Dockerfile - Best Practices // Docker 101

Image alt

One of the great benefits of using Docker as a containerization engine is that it’s thin and lightweight, leading to less overhead and overall better performance for your applications that traditional non-containerized ones (where dependencies from one part of the application could lead to bottlenecks in another part of the application, hosted on the same machine).

Another advantage that comes from the usage of Dockerfiles that are part of Docker is the fact that you have repeatable “recipes” that you can use to deploy an identical replica of the application everywhere (local environment, staging, production).

However, a badly written Dockerfile could actually result in more frustration than benefit for everyday development and – more importantly – application performance.

Here are some Dockerfile best practices and tips on how to avoid that.

Incorrect Dockerfile ordering leads to cache bust

FROM debian
COPY . /app
RUN apt-get update
RUN apt-get -y install ssh vim

When starting a new project, the above Dockerfile might look like a good idea. You have a repeatable recipe you can run again and again. One that copies your application source code to the /app folder within the container and installs SSH CLI and Vim to be used later. After the first build of the image, subsequent builds will use cache and you will be fine.

However, if you change your application source code and rebuild the container, you will notice the second step busts the cache of all subsequent steps, meaning that it will install SSH and Vim every single time you change a line of code. Not great. Here’s a better approach:

FROM debian
RUN apt-get update
RUN apt-get -y install ssh vim git
COPY . /app

No more cache-busting. Line 2 and 3 are cached and reused even while changing source code. Rule of thumb: put instructions that change rarely towards the top.

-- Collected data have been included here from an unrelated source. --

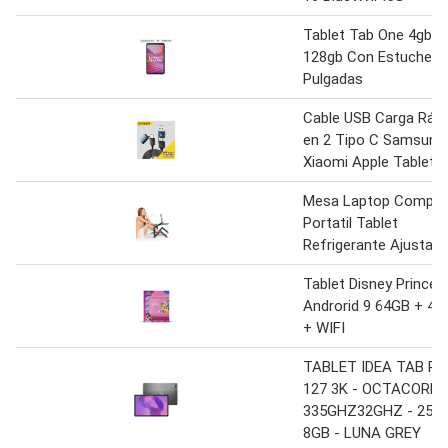
Tablet Tab One 4gb 
128gb Con Estuche 8.
Pulgadas
Cable USB Carga Rápi
en 2 Tipo C Samsung
Xiaomi Apple Tablet
Mesa Laptop Comput
Portatil Tablet
Refrigerante Ajustabl
Tablet Disney Princes
Androrid 9 64GB + 4
+ WIFI
TABLET IDEA TAB PR
127 3K - OCTACORE
335GHZ32GHZ - 256G
8GB - LUNA GREY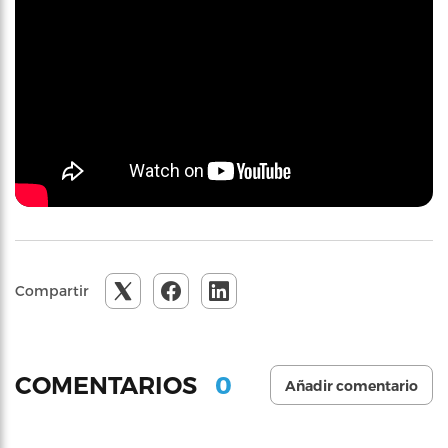
Compartir
0
COMENTARIOS
Añadir comentario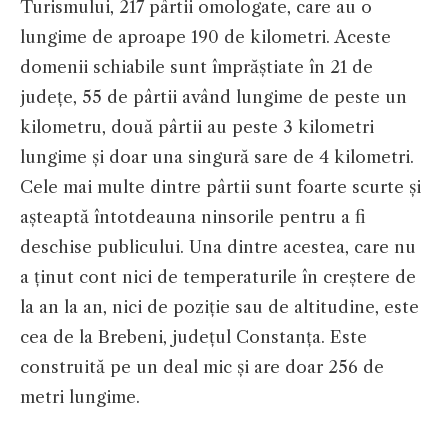
Turismului, 217 pârtii omologate, care au o
lungime de aproape 190 de kilometri. Aceste
domenii schiabile sunt împrăștiate în 21 de
județe, 55 de pârtii având lungime de peste un
kilometru, două pârtii au peste 3 kilometri
lungime și doar una singură sare de 4 kilometri.
Cele mai multe dintre pârtii sunt foarte scurte și
așteaptă întotdeauna ninsorile pentru a fi
deschise publicului. Una dintre acestea, care nu
a ținut cont nici de temperaturile în creștere de
la an la an, nici de poziție sau de altitudine, este
cea de la Brebeni, județul Constanța. Este
construită pe un deal mic și are doar 256 de
metri lungime.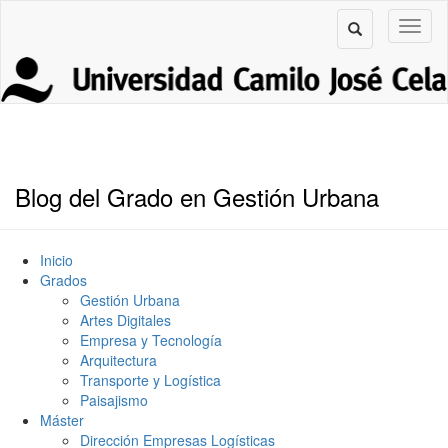
Blog del Grado en Gestión Urbana
Inicio
Grados
Gestión Urbana
Artes Digitales
Empresa y Tecnología
Arquitectura
Transporte y Logística
Paisajismo
Máster
Dirección Empresas Logísticas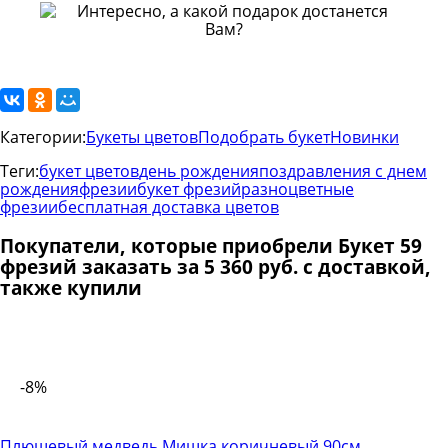
Категории:
Букеты цветов
Подобрать букет
Новинки
Теги:
букет цветов
день рождения
поздравления с днем
рождения
фрезии
букет фрезий
разноцветные
фрезии
бесплатная доставка цветов
Покупатели, которые приобрели Букет 59
фрезий заказать за 5 360 руб. с доставкой,
также купили
-8%
Плюшевый медведь Мишка коричневый 90см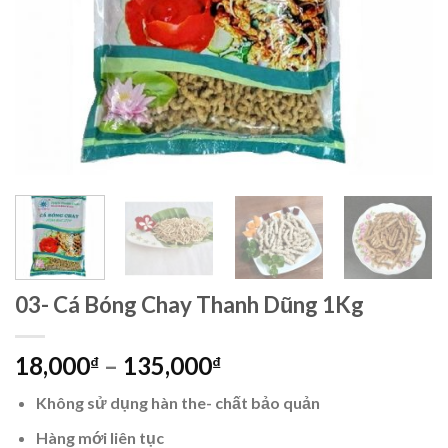
03- Cá Bóng Chay Thanh Dũng 1Kg
18,000
–
135,000
₫
₫
Không sử dụng hàn the- chất bảo quản
Hàng mới liên tục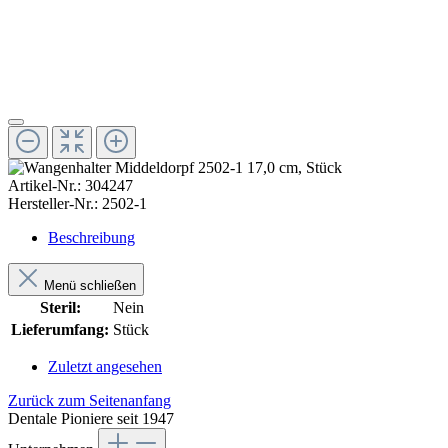
Artikel-Nr.:
304247
Hersteller-Nr.:
2502-1
Beschreibung
Menü schließen
Steril:
Nein
Lieferumfang:
Stück
Zuletzt angesehen
Zurück zum Seitenanfang
Dentale Pioniere seit 1947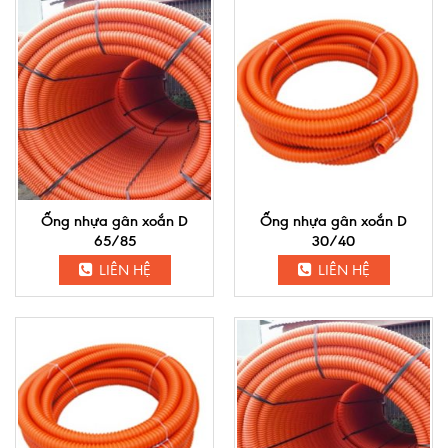
Ống nhựa gân xoắn D
Ống nhựa gân xoắn D
65/85
30/40
LIÊN HỆ
LIÊN HỆ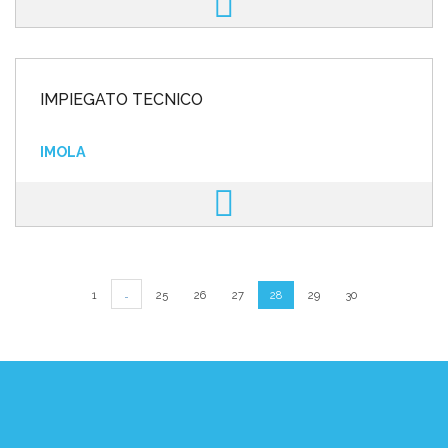
IMPIEGATO TECNICO
IMOLA
…
1
25
26
27
28
29
30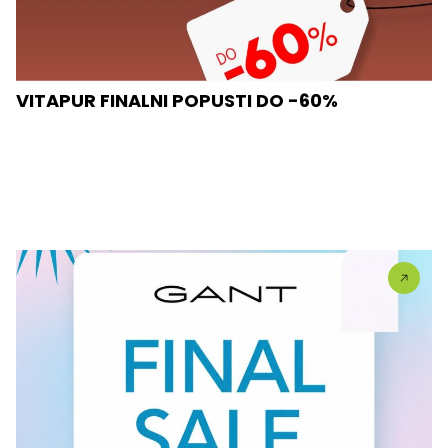
VITAPUR FINALNI POPUSTI DO -60%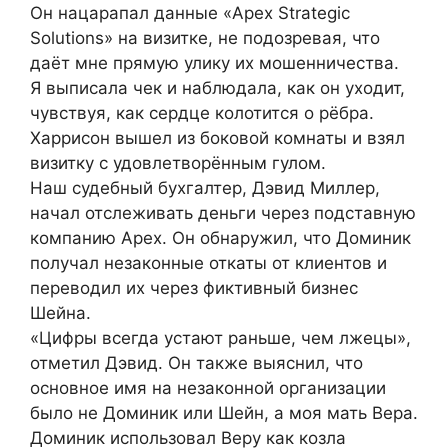
Он нацарапал данные «Apex Strategic
Solutions» на визитке, не подозревая, что
даёт мне прямую улику их мошенничества.
Я выписала чек и наблюдала, как он уходит,
чувствуя, как сердце колотится о рёбра.
Харрисон вышел из боковой комнаты и взял
визитку с удовлетворённым гулом.
Наш судебный бухгалтер, Дэвид Миллер,
начал отслеживать деньги через подставную
компанию Apex. Он обнаружил, что Доминик
получал незаконные откаты от клиентов и
переводил их через фиктивный бизнес
Шейна.
«Цифры всегда устают раньше, чем лжецы»,
отметил Дэвид. Он также выяснил, что
основное имя на незаконной организации
было не Доминик или Шейн, а моя мать Вера.
Доминик использовал Веру как козла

Be specific about what you copy, to avoid cache busts

Let’s check out this example:

FROM php:7.1-apache

COPY . /app

ENV APACHE_DOCUMENT_ROOT=/app/dist
RUN sed -ri -e 's!/var/www/html!${APACHE_DOCUMENT_ROOT}!g' /etc/apache2/sites-available/*.conf
RUN sed -ri -e 's!/var/www/!${APACHE_DOCUMENT_ROOT}!g' /etc/apache2/apache2.conf /etc/apache2/conf-available/*.conf

The above will start an Apache container with PHP that serves static files from the /dist directory of our source code ( e.g. we have an Angular application that, when built – generates static HTML, JS, CSS in the /dist folder).

This is okay but again it would mean that every single change to a configuration file or any metadata file would lead to cache busting and slower Docker build times.

A better option would be to copy just the “artifacts” instead of the source code:

# Copy only the ./dist folder
COPY ./dist /app/dist

Combine “apt-get update” with “apt-get install” to avoid outdated packages

FROM debian
RUN apt-get update
RUN apt-get -y install ssh vim jdk

The above may seem like a valid Dockerfile at first, but what the build process does under the hood is – it will create separate layers for the two RUN instructions and cache them independently. Meaning that even if you add another package to the apt-get install step, the apt-get update will never be run (unless you manually invalidate cache).

A simple solution is to combine the update and install steps, leading to one cacheable unit that will be invalidated atomically:

FROM debian
RUN apt-get update && \
    apt-get -y install ssh vim jdk

Conclusion

Overall, a good Dockerfile could make a difference in your everyday development or application release experience.

Do you have any other tips that you learned from experience while working with Dockerfiles?